To assess patients’ mental health Traditional methods are time-consuming, costly, and subject to bias. In recent years, researchers have been exploring machine learning (ML) techniques for the detection of mental health and helping healthcare professionals in the treatment process. Text mining and sentiment analysis have become more precise and understandable as a result of the rapid development of machine learning over the past several years [5]. The area of machine learning (ML) focuses on developing and studying algorithms that can learn from and predict future outcomes based on existing data [6]. The ML models are capable of assessing mental health [7]. These ML models need data to be trained, and this data is collected from various sources.
There are currently several review articles on the use of machine learning to predict mental health states. For instance, Liu et al. did a comprehensive review of the literature on depression and social media [8]. There has also been a review that looked at studies that used different methods to check for mental illnesses on social media [9]. Chung et al. conducted a review of various methods for predicting the different states of psychological wellness [10]. Since the widespread adoption of the COVID-19 lockdown, people’s lifestyles have undergone considerable changes, which has had a substantial influence on their mental well-being [7]. Therefore, the key contribution of this paper is mentioned below-
Our study reviewed papers from recent publications that adopted the ML approach to measuring the mental health state. The recent states of mental health and techniques used to predict mental health are discovered in our study.

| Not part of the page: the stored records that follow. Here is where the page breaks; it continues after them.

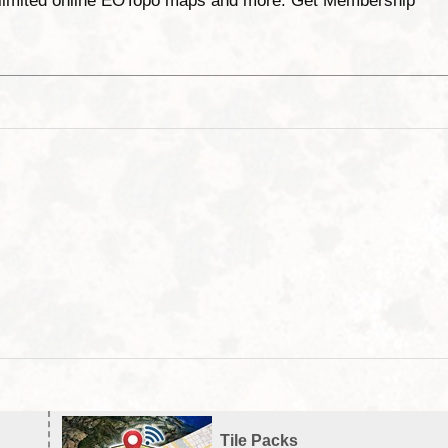
unlimited online EOTopo maps and more. Get Membership
Tile Packs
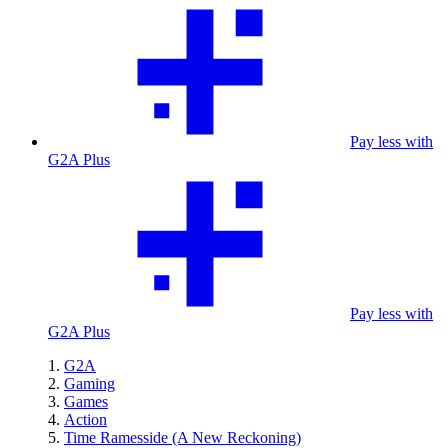
Pay less with
G2A Plus
Pay less with
G2A Plus
G2A
Gaming
Games
Action
Time Ramesside (A New Reckoning)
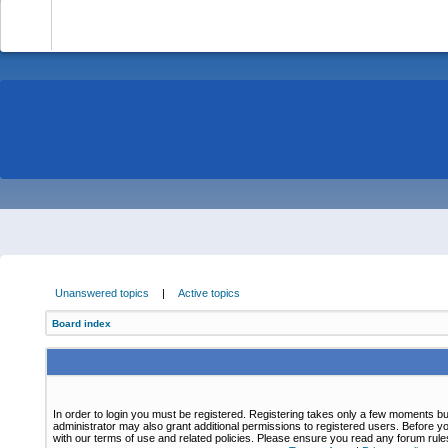
-
Unanswered topics
|
Active topics
Board index
In order to login you must be registered. Registering takes only a few moments bu
administrator may also grant additional permissions to registered users. Before yo
with our terms of use and related policies. Please ensure you read any forum rul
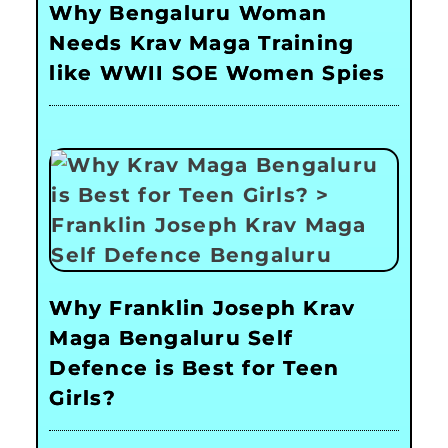
Why Bengaluru Woman
Needs Krav Maga Training
like WWII SOE Women Spies
Why Franklin Joseph Krav
Maga Bengaluru Self
Defence is Best for Teen
Girls?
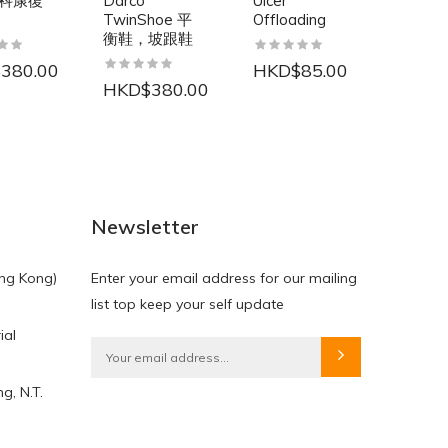
科康復
Darco
Ulcer
Protec
TwinShoe 平
Offloading
Mar-
衡鞋，坡跟鞋
淋浴密
380.00
HKD$85.00
HKD$380.00
HKD$
NEW
NEW
Newsletter
ng Kong)
Enter your email address for our mailing
list top keep your self update
ial
HKD$0.00
HKD$0.00
g, N.T.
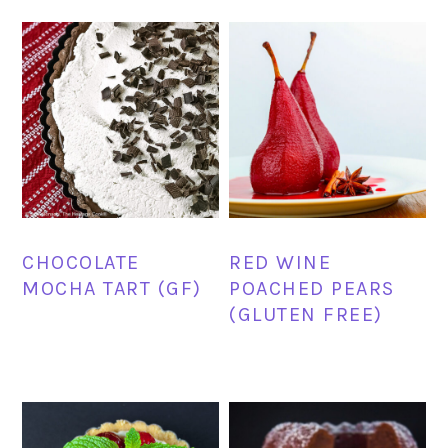
CHOCOLATE
RED WINE
MOCHA TART (GF)
POACHED PEARS
(GLUTEN FREE)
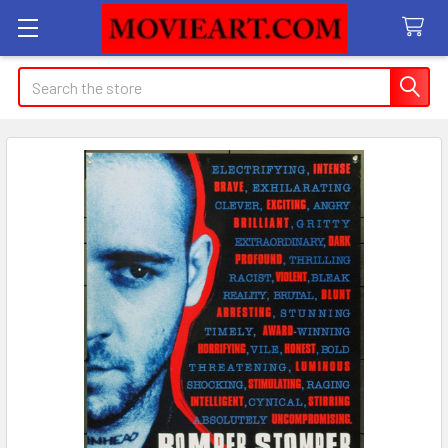
Search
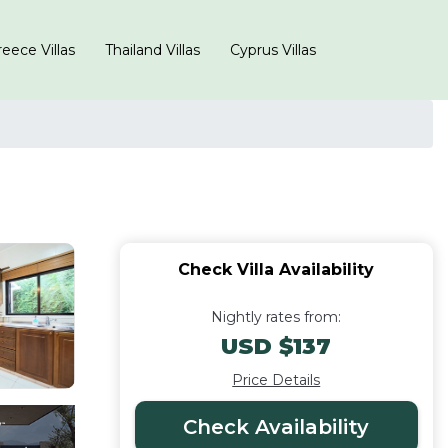
eece Villas
Thailand Villas
Cyprus Villas
Check Villa Availability
Nightly rates from:
USD $137
Price Details
Check Availability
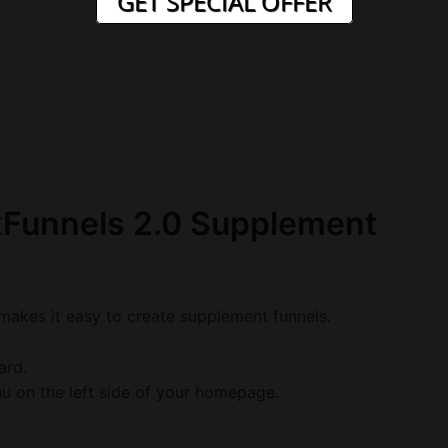
GET SPECIAL OFFER
kFunnels 2.0 Supplement
t makes it easy to create supplement funnels.
ard.
u on the left side of your homepage.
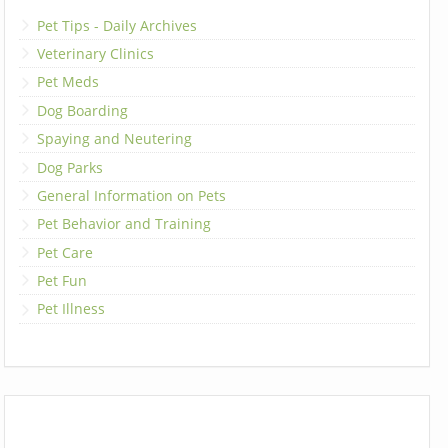
Pet Tips - Daily Archives
Veterinary Clinics
Pet Meds
Dog Boarding
Spaying and Neutering
Dog Parks
General Information on Pets
Pet Behavior and Training
Pet Care
Pet Fun
Pet Illness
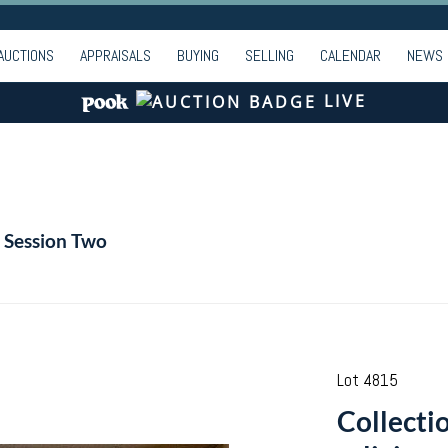
AUCTIONS
APPRAISALS
BUYING
SELLING
CALENDAR
NEWS
LIVE
| Session Two
Lot 4815
Collectio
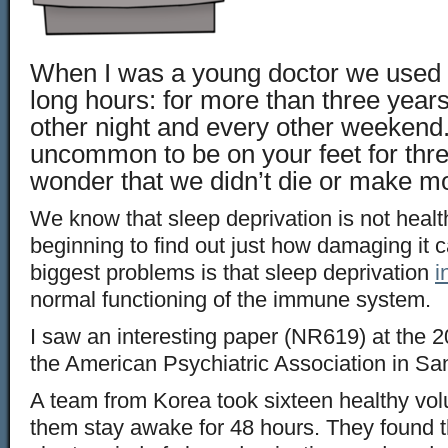
When I was a young doctor we used 
long hours: for more than three year
other night and every other weekend.
uncommon to be on your feet for three 
wonder that we didn’t die or make m
We know that sleep deprivation is not healt
beginning to find out just how damaging it 
biggest problems is that sleep deprivation
i
normal functioning of the immune system.
I saw an interesting paper (NR619) at the 
the American Psychiatric Association in Sa
A team from Korea took sixteen healthy vo
them stay awake for 48 hours. They found th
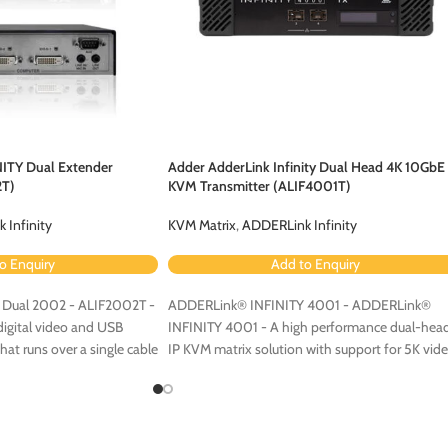
NITY Dual Extender
Adder AdderLink Infinity Dual Head 4K 10GbE
2T)
KVM Transmitter (ALIF4001T)
 Infinity
KVM Matrix
,
ADDERLink Infinity
o Enquiry
Add to Enquiry
Dual 2002 - ALIF2002T -
ADDERLink® INFINITY 4001 - ADDERLink®
digital video and USB
INFINITY 4001 - A high performance dual-hea
at runs over a single cable
IP KVM matrix solution with support for 5K vid
work. Available with fiber
and multigigabit Ethernet connectivity.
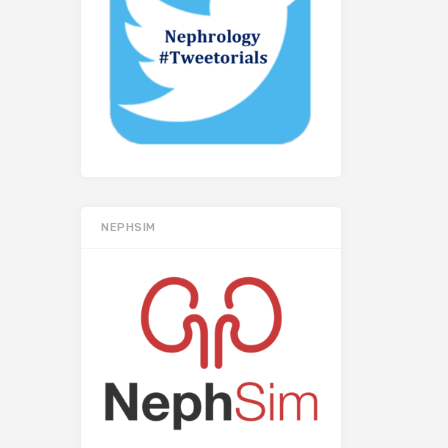
NEPHSIM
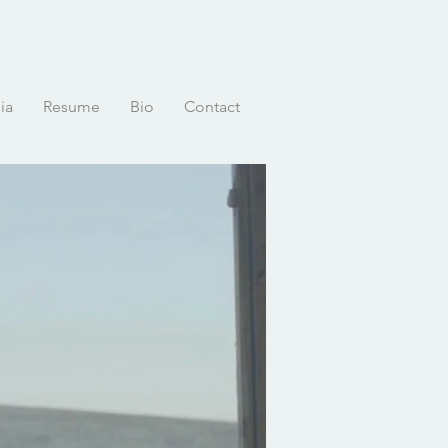
ia
Resume
Bio
Contact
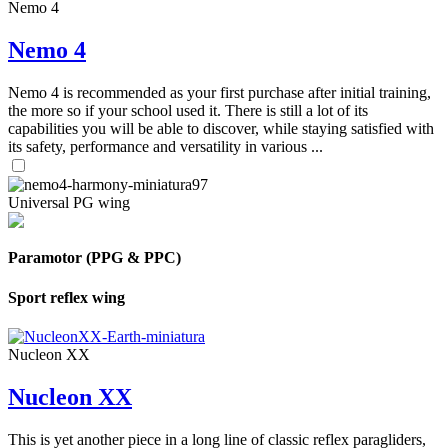
Nemo 4
Nemo 4
Nemo 4 is recommended as your first purchase after initial training,
the more so if your school used it. There is still a lot of its
capabilities you will be able to discover, while staying satisfied with
its safety, performance and versatility in various ...
Universal PG wing
Paramotor (PPG & PPC)
Sport reflex wing
Nucleon XX
Nucleon XX
This is yet another piece in a long line of classic reflex paragliders,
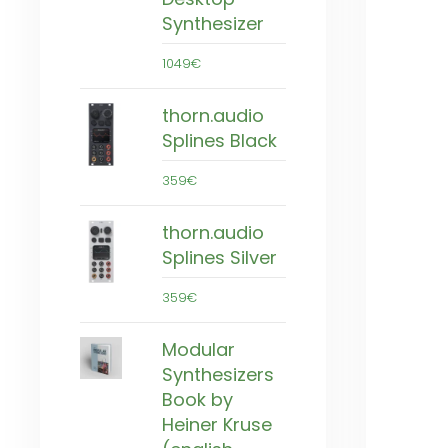
Synthesizer
1049€
thorn.audio
Splines Black
359€
thorn.audio
Splines Silver
359€
Modular
Synthesizers
Book by
Heiner Kruse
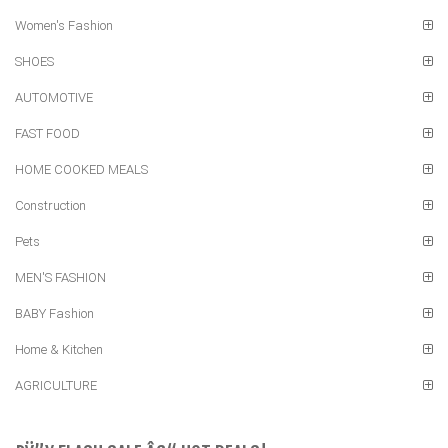
Women's Fashion
SHOES
AUTOMOTIVE
FAST FOOD
HOME COOKED MEALS
Construction
Pets
MEN'S FASHION
BABY Fashion
Home & Kitchen
AGRICULTURE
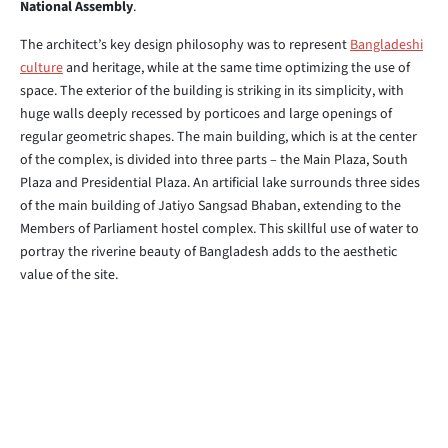
National Assembly
.
The architect’s key design philosophy was to represent
Bangladeshi
culture
and heritage, while at the same time optimizing the use of
space. The exterior of the building is striking in its simplicity, with
huge walls deeply recessed by porticoes and large openings of
regular geometric shapes. The main building, which is at the center
of the complex, is divided into three parts – the Main Plaza, South
Plaza and Presidential Plaza. An artificial lake surrounds three sides
of the main building of Jatiyo Sangsad Bhaban, extending to the
Members of Parliament hostel complex. This skillful use of water to
portray the riverine beauty of Bangladesh adds to the aesthetic
value of the site.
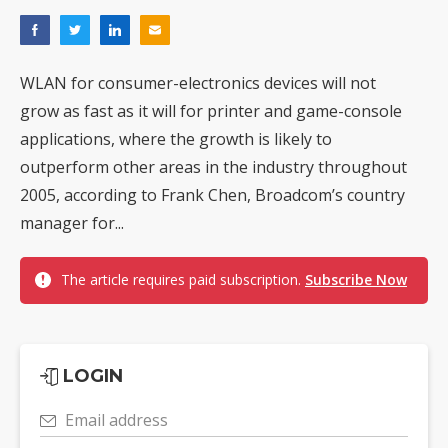
WLAN for consumer-electronics devices will not
grow as fast as it will for printer and game-console
applications, where the growth is likely to
outperform other areas in the industry throughout
2005, according to Frank Chen, Broadcom’s country
manager for...
The article requires paid subscription.
Subscribe Now
LOGIN
Email address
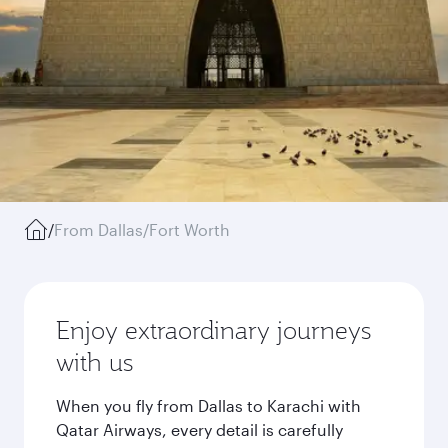
/
From Dallas/Fort Worth
Enjoy extraordinary journeys
with us
When you fly from Dallas to Karachi with
Qatar Airways, every detail is carefully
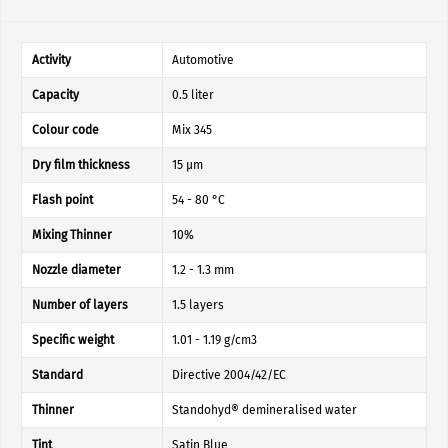
Activity
Automotive
Capacity
0.5 liter
Colour code
Mix 345
Dry film thickness
15 µm
Flash point
54 - 80 °C
Mixing Thinner
10%
Nozzle diameter
1.2 - 1.3 mm
Number of layers
1.5 layers
Specific weight
1.01 - 1.19 g/cm3
Standard
Directive 2004/42/EC
Thinner
Standohyd® demineralised water
Tint
Satin Blue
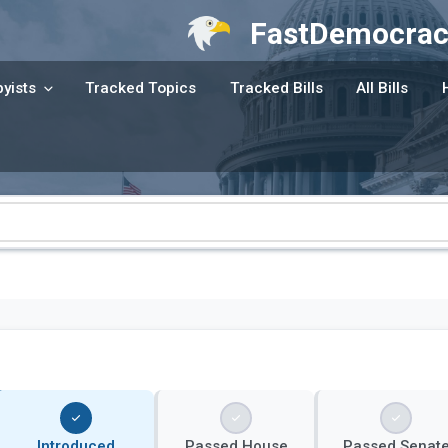
FastDemocrac
yists
Tracked Topics
Tracked Bills
All Bills
Introduced
Passed House
Passed Senat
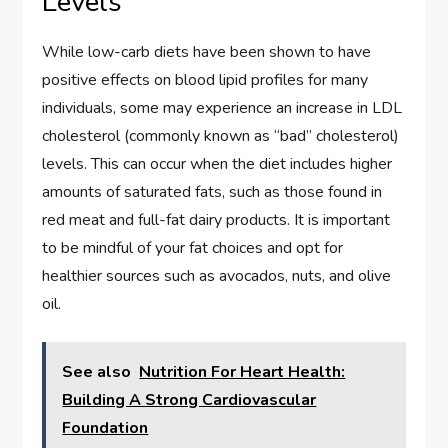
Levels
While low-carb diets have been shown to have
positive effects on blood lipid profiles for many
individuals, some may experience an increase in LDL
cholesterol (commonly known as “bad” cholesterol)
levels. This can occur when the diet includes higher
amounts of saturated fats, such as those found in
red meat and full-fat dairy products. It is important
to be mindful of your fat choices and opt for
healthier sources such as avocados, nuts, and olive
oil.
See also
Nutrition For Heart Health:
Building A Strong Cardiovascular
Foundation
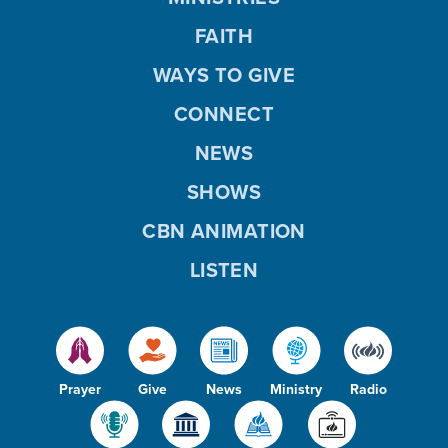
FAITH
WAYS TO GIVE
CONNECT
NEWS
SHOWS
CBN ANIMATION
LISTEN
Prayer
Give
News
Ministry
Radio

Our study also reviewed the literature and used information from many different places, such as academic institutions, surveys, and social media, among others.
Our study used 14 articles from online social networks (OSNs) such as Twitter, Facebook, Reddit, and Instagram to find out the large quantities of user-generated data that individuals regularly post, including their thoughts, opinions, and emotions.
Our study found out the machine learning studies of predicting mental health states such as suicide, depression, stress, PTSD, bipolar disorder, anxiety, schizophrenia, ADHD, OCD, eating disorders, Alzheimer’s, Asperger’s, and autism. Our study also helps to find out datasets based on mental health states.
Our study also collects data from other types of online sources, such as pre-made datasets and surveys from people, and our studies also use mental health records and patient data.
Our study described the machine learning and deep learning techniques used for assessing psychological well-being, studied their evolution, assessed their merits and weaknesses, and made recommendations for future studies in this area.
Finally, our study found out the most used machine learning techniques for detecting mental health issues.
However, to fulfill our study’s key contributions followed the proper methodology which is mentioned in Section 2, in Section 3 the result is mentioned and in Section 4 conclusion is written.
Methodology
2
This study aims to analyze the efficacy of utilizing machine learning techniques for recognizing mental health, as well as to identify any challenges and limitations that may occur as a result. In accordance with PRISMA (Preferred Reporting Items for Systematic Reviews and Meta-Analyses), this study will follow the framework shown in Figure 1 to systematically document and organize its methodology.
Systematic search flowchart for this review.
Databases and search keywords
2.1
The study included asignificant section of research that employed data from social media, online psychological counseling, and other organizations as a source of data for the identification of mental health concerns. Researchers who used natural language processing techniques to pull out important data from the text and machine learning algorithms to sort and analyze the data were also part of this study. This study comprised research that was obtained from the following libraries, which were used for the research: IEEE Xplore, Scopus, Springer, ACM Digital Library, IGI Global, Science Direct, Aclanthology, Nature, PubMed, and IJECE. In the database libraries, using thesearch keywords “machine learning,” “mental health,” “mental depression,” “social media data,” “anxiety,” “suicide,” “stress” and “big data,” the searches were done in order to find relevant literature. Several libraries needed a few adjustments to the format. Also, the search was conducted in Google Scholar (scholar.google.com) using thesame keywords. Forward search and backward search were also conducted during the search process. A total of 3,440 studies were found using the search keyword after additional filtering based on title and abstract.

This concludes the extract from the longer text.